## Extracted data:
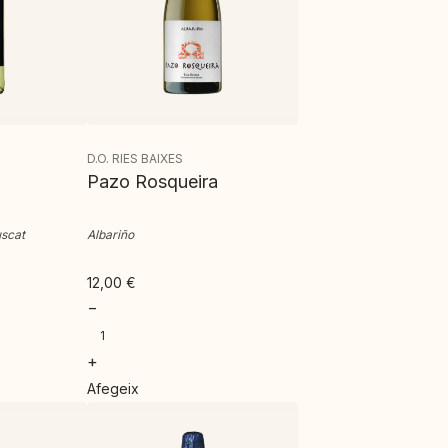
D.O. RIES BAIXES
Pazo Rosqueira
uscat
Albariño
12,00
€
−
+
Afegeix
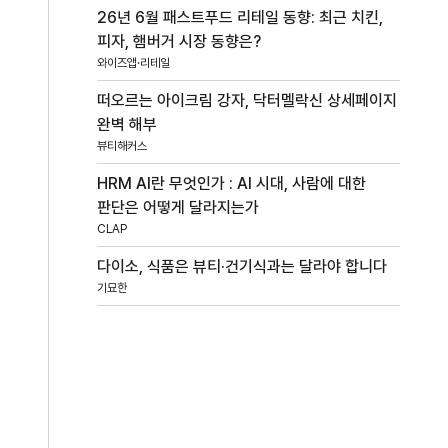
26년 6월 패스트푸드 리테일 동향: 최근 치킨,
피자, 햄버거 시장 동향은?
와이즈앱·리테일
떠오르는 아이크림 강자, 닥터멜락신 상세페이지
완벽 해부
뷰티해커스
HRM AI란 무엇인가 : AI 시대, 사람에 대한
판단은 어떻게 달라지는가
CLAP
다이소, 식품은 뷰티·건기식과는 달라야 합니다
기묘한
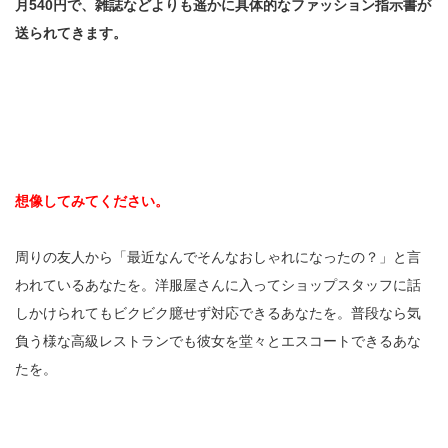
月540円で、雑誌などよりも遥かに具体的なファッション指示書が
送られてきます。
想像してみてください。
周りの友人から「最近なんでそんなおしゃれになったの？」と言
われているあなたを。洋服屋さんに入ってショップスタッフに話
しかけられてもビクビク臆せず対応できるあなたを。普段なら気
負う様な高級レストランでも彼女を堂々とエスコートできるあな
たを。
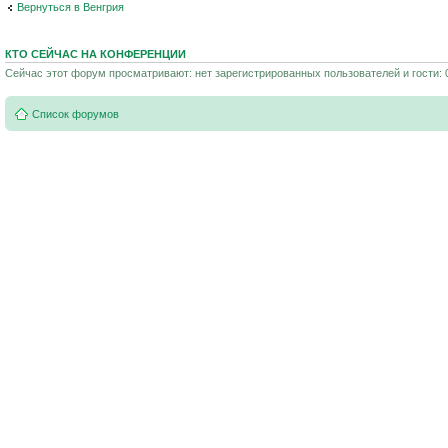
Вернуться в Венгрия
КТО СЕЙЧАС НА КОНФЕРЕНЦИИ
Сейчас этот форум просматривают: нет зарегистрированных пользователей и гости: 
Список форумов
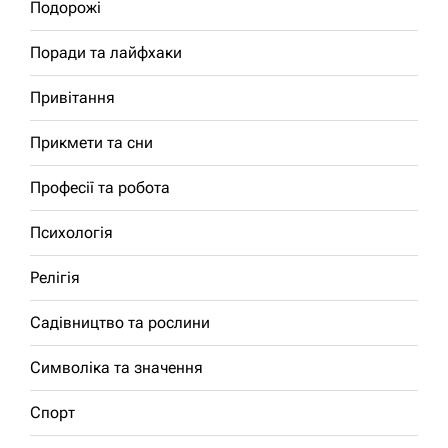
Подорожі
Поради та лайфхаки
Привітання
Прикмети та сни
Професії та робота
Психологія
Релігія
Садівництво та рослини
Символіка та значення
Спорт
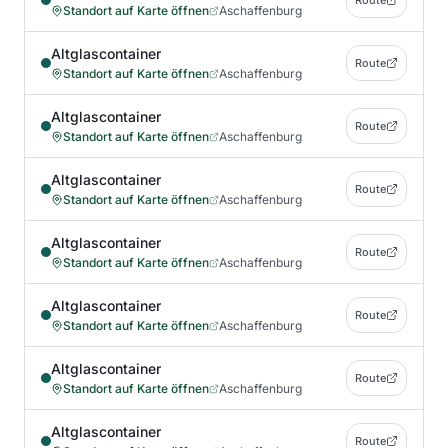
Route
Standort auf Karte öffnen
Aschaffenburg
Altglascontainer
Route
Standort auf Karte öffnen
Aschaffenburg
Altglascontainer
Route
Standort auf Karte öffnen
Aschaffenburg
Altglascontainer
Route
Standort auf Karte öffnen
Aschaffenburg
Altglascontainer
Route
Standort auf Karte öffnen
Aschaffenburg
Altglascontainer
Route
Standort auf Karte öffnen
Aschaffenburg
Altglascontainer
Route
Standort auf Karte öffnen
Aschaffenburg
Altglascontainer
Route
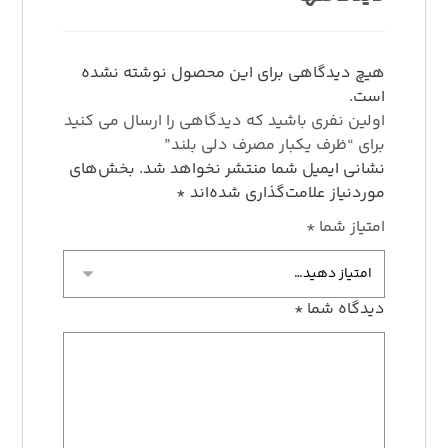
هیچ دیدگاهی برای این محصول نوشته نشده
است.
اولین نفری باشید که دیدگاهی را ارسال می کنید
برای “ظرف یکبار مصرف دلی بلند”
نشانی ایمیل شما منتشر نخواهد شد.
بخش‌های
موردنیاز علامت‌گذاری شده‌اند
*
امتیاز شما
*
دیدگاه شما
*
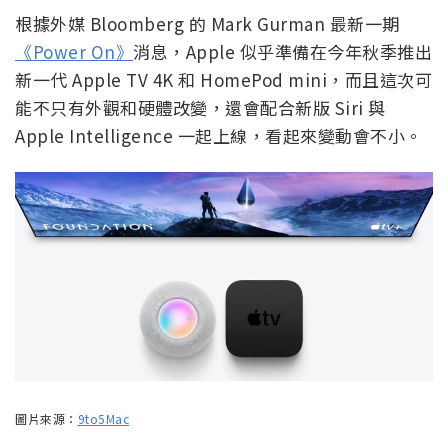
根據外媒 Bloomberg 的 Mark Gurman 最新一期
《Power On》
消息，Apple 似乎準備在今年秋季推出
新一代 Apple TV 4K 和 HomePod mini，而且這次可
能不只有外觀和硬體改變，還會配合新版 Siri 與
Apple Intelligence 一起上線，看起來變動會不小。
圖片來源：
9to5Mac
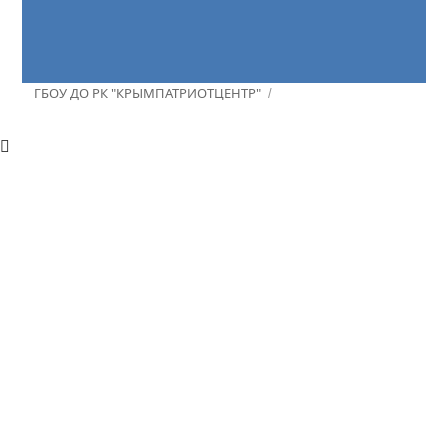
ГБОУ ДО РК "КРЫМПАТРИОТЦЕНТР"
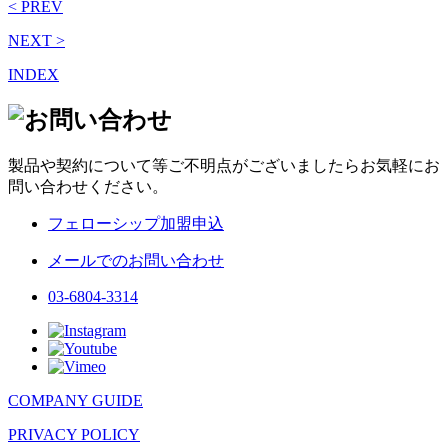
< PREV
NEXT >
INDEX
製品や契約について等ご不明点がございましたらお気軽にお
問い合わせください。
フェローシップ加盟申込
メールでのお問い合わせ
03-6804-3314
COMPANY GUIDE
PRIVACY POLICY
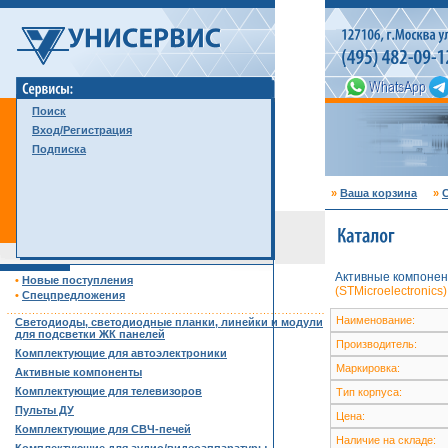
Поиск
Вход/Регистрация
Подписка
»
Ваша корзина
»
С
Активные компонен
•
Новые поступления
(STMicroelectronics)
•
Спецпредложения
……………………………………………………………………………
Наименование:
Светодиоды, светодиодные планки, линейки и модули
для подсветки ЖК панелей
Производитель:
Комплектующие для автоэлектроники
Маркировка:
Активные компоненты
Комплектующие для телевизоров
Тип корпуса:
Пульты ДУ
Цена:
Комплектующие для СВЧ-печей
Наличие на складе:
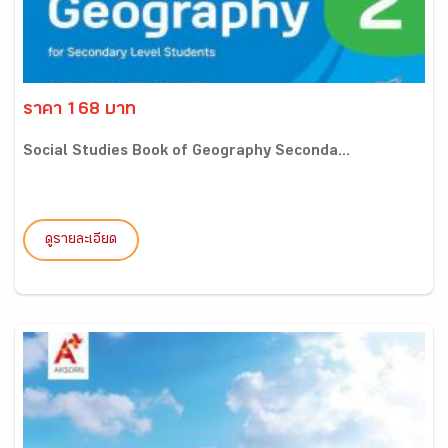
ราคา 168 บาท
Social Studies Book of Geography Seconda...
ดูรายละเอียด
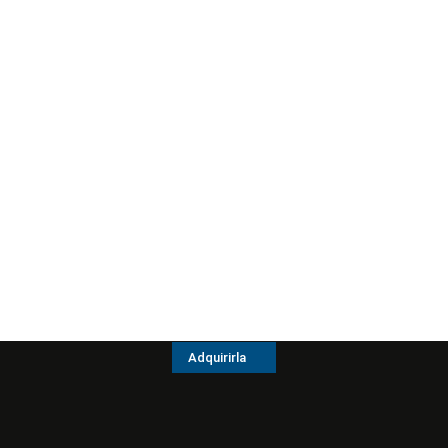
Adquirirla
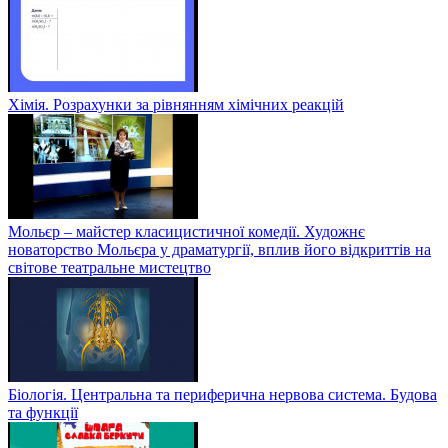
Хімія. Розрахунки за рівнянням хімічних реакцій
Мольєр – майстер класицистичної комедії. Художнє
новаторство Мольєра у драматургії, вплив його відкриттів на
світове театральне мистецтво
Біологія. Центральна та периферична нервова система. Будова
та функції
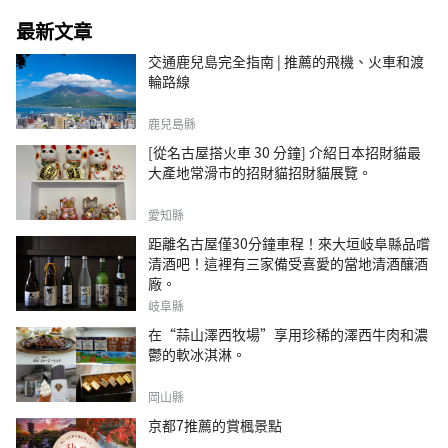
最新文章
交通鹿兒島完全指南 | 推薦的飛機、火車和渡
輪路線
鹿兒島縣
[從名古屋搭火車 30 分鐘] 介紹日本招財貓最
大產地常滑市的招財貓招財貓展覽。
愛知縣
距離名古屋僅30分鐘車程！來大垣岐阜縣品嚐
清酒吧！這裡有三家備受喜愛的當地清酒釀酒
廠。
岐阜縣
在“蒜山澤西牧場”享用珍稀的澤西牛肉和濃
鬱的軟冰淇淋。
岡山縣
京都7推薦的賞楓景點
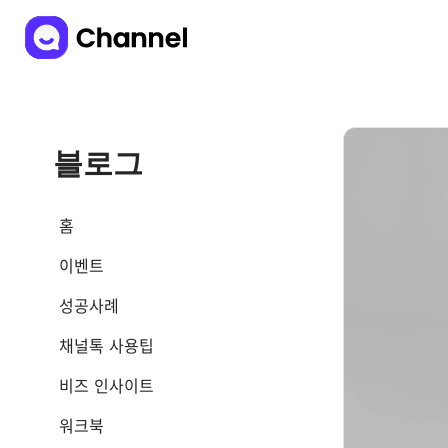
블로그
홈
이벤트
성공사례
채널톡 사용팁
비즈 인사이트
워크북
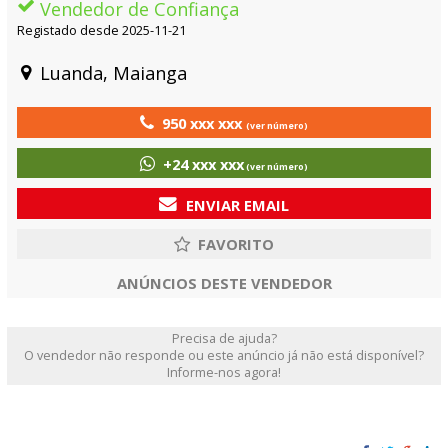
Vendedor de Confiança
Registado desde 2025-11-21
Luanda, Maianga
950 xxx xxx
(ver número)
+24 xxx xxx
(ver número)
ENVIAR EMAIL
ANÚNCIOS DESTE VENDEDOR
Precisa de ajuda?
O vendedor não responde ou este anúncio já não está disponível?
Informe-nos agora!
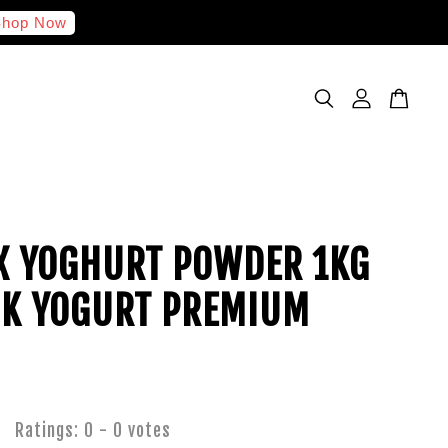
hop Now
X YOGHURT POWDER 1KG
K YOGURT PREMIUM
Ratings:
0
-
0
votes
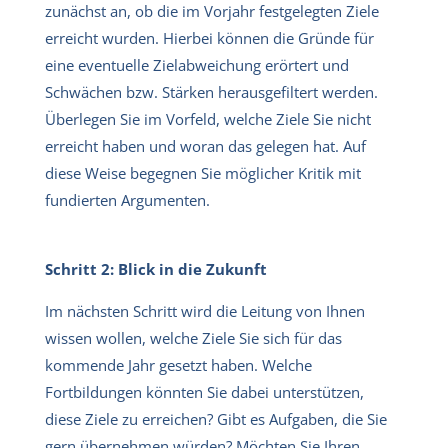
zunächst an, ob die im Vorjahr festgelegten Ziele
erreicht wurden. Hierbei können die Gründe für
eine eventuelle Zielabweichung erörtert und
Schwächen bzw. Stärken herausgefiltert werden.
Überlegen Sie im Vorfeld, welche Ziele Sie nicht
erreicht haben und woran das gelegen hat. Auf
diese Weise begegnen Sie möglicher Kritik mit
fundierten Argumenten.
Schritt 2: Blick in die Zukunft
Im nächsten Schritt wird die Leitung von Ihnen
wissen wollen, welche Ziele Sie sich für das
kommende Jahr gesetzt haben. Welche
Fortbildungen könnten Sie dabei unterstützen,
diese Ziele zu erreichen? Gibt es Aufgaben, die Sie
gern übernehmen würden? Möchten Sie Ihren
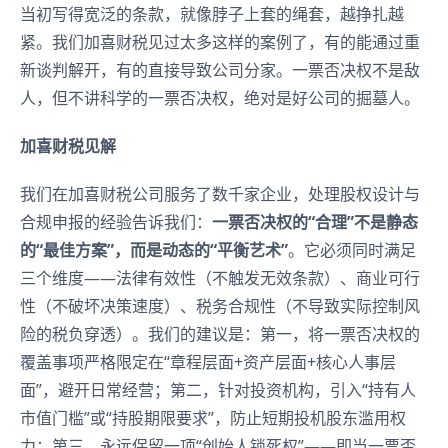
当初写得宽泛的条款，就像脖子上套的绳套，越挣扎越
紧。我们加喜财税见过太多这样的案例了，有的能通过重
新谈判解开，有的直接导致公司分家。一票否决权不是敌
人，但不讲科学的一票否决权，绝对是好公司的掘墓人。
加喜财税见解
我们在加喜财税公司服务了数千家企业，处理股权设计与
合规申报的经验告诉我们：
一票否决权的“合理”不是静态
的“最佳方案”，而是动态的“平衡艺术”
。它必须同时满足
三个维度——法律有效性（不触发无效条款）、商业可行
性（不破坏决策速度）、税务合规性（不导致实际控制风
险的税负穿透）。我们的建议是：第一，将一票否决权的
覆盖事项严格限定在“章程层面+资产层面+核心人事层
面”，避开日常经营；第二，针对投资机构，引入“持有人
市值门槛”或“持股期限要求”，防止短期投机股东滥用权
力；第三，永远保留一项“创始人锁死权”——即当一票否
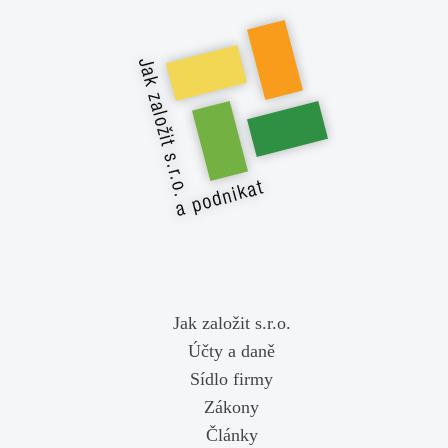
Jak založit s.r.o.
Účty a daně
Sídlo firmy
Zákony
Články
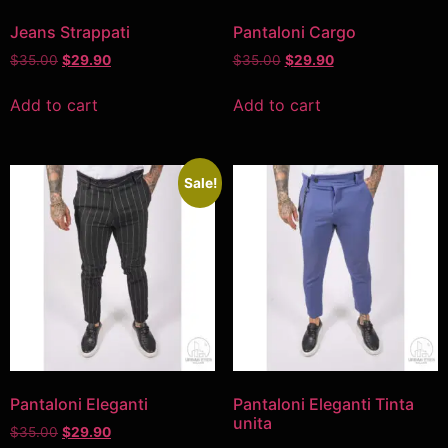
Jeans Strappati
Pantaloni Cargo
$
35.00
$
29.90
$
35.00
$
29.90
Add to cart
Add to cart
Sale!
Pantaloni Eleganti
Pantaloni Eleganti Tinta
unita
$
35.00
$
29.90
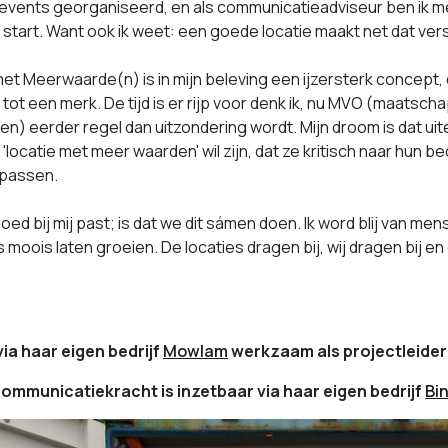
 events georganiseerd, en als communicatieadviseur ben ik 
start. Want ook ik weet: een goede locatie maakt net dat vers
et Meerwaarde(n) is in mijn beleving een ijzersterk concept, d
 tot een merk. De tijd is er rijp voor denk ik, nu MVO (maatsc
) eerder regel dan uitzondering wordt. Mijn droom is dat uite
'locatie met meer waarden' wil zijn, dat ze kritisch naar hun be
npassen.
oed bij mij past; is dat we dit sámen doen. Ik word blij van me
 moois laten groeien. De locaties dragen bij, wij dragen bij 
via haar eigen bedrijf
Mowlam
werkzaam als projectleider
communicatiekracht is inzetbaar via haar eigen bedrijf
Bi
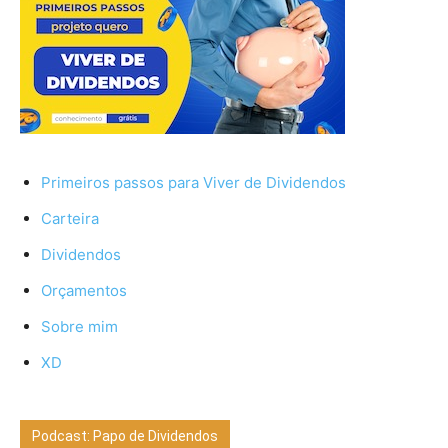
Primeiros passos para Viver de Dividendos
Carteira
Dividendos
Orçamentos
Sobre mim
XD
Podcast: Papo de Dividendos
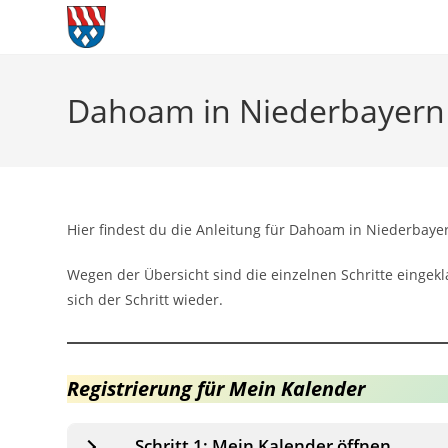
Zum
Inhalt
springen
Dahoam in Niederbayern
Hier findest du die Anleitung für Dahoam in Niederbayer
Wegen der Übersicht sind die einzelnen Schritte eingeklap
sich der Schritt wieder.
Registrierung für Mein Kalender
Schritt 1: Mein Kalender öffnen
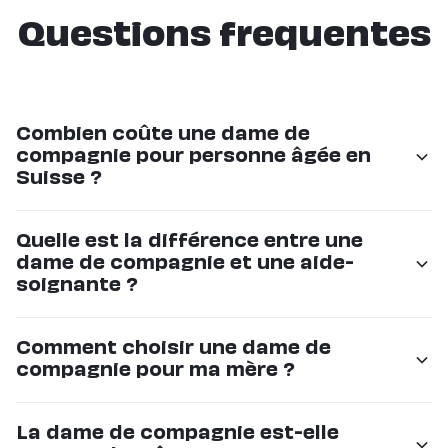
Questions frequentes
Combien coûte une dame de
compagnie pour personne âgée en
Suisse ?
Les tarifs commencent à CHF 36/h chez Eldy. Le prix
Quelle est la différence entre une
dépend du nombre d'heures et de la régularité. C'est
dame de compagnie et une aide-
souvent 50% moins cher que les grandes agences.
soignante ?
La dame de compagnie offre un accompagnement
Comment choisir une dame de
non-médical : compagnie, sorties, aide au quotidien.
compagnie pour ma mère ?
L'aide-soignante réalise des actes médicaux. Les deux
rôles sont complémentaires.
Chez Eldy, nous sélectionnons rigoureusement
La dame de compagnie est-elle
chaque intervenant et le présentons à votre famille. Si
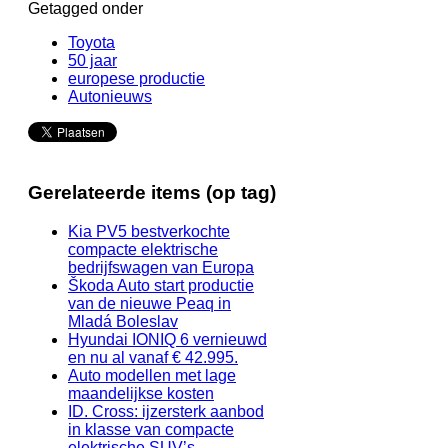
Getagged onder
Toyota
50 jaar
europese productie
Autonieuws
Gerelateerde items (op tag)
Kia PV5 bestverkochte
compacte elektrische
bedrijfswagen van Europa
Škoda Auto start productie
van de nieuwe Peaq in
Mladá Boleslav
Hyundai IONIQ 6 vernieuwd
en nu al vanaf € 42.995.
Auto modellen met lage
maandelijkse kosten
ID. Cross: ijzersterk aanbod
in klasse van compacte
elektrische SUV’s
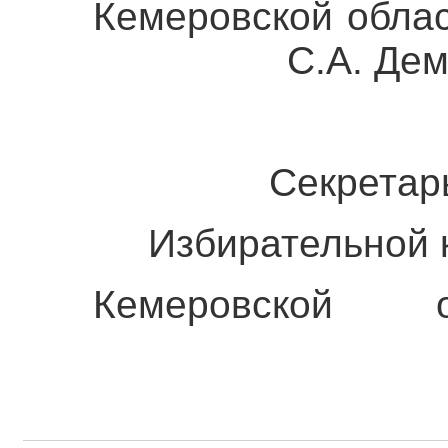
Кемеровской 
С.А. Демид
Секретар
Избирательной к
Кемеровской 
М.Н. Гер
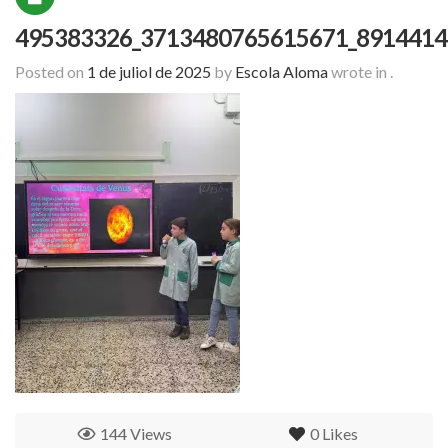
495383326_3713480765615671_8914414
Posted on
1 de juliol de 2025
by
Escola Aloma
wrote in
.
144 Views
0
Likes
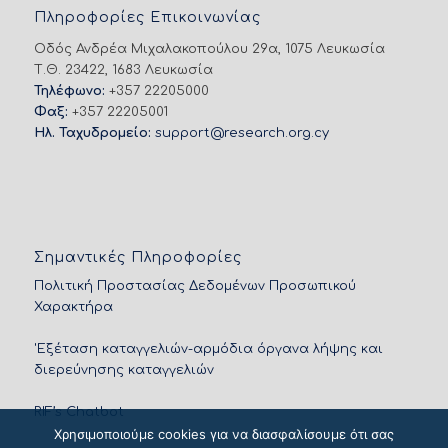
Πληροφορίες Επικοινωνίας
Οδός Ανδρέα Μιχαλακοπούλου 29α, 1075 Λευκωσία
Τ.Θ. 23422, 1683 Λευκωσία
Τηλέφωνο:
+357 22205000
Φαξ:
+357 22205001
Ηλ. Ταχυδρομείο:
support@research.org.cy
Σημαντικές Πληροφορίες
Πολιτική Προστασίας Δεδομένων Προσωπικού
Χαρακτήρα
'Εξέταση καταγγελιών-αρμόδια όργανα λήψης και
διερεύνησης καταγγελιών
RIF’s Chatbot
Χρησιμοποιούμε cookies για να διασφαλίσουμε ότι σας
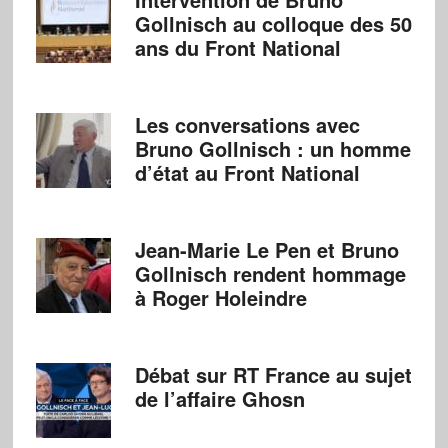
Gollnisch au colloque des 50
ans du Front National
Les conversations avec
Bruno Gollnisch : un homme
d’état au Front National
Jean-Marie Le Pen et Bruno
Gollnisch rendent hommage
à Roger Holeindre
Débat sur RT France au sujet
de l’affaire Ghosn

## What the task requires:
The line holding "світове театральне мистецтво" starts the copy and the line holding "ENVIAR EMAIL" ends it. Repeat those two lines above and all between them exactly, leaving out pictures.

## Answer to the problem:
світове театральне мистецтво
Біологія. Центральна та периферична нервова система. Будова
та функції
最新文章
交通鹿兒島完全指南 | 推薦的飛機、火車和渡
輪路線
鹿兒島縣
[從名古屋搭火車 30 分鐘] 介紹日本招財貓最
大產地常滑市的招財貓招財貓展覽。
愛知縣
距離名古屋僅30分鐘車程！來大垣岐阜縣品嚐
清酒吧！這裡有三家備受喜愛的當地清酒釀酒
廠。
岐阜縣
在“蒜山澤西牧場”享用珍稀的澤西牛肉和濃
鬱的軟冰淇淋。
岡山縣
京都7推薦的賞楓景點
블로그
홈
이벤트
성공사례
채널톡 사용팁
비즈 인사이트
워크북
Vendedor de Confiança
Registado desde 2025-11-21
Luanda, Maianga
950 xxx xxx
(ver número)
+24 xxx xxx
(ver número)
ENVIAR EMAIL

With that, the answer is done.